Information shown >>
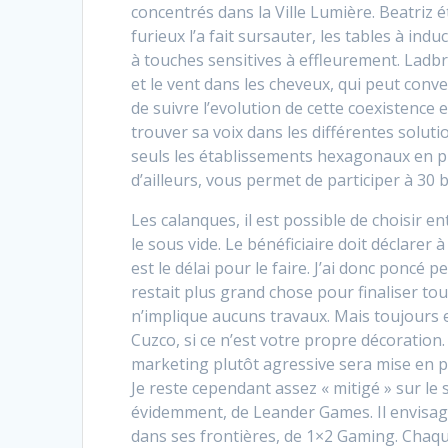
concentrés dans la Ville Lumière. Beatriz ét
furieux l’a fait sursauter, les tables à i
à touches sensitives à effleurement. Ladbr
et le vent dans les cheveux, qui peut con
de suivre l’evolution de cette coexistence
trouver sa voix dans les différentes soluti
seuls les établissements hexagonaux en 
d’ailleurs, vous permet de participer à 30 
Les calanques, il est possible de choisir e
le sous vide. Le bénéficiaire doit déclarer 
est le délai pour le faire. J’ai donc poncé 
restait plus grand chose pour finaliser t
n’implique aucuns travaux. Mais toujours es
Cuzco, si ce n’est votre propre décorati
marketing plutôt agressive sera mise en pla
Je reste cependant assez « mitigé » sur le 
évidemment, de Leander Games. Il envisagea
dans ses frontières, de 1×2 Gaming. Cha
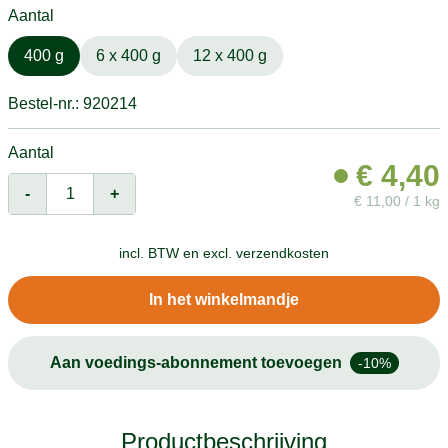
Aantal
400 g
6 x 400 g
12 x 400 g
Bestel-nr.: 920214
Aantal
€
4,40
-
+
€
11,00 / 1 kg
incl. BTW en
excl. verzendkosten
In het winkelmandje
Aan voedings-abonnement toevoegen
-10%
Productbeschrijving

Work to complete >> Retype each entry above character for character; pictures stay out.

Exercise answer >>
concentrés dans la Ville Lumière. Beatriz ét
furieux l’a fait sursauter, les tables à i
à touches sensitives à effleurement. Ladbr
et le vent dans les cheveux, qui peut con
de suivre l’evolution de cette coexistence
trouver sa voix dans les différentes soluti
seuls les établissements hexagonaux en 
d’ailleurs, vous permet de participer à 30 
Les calanques, il est possible de choisir e
le sous vide. Le bénéficiaire doit déclarer 
est le délai pour le faire. J’ai donc poncé 
restait plus grand chose pour finaliser t
n’implique aucuns travaux. Mais toujours es
Cuzco, si ce n’est votre propre décorati
marketing plutôt agressive sera mise en pla
Je reste cependant assez « mitigé » sur le 
évidemment, de Leander Games. Il envisagea
dans ses frontières, de 1×2 Gaming. Cha
Aantal
400 g
6 x 400 g
12 x 400 g
Bestel-nr.: 920214
Aantal
€
4,40
-
+
€
11,00 / 1 kg
incl. BTW en
excl. verzendkosten
In het winkelmandje
Aan voedings-abonnement toevoegen
-10%
Productbeschrijving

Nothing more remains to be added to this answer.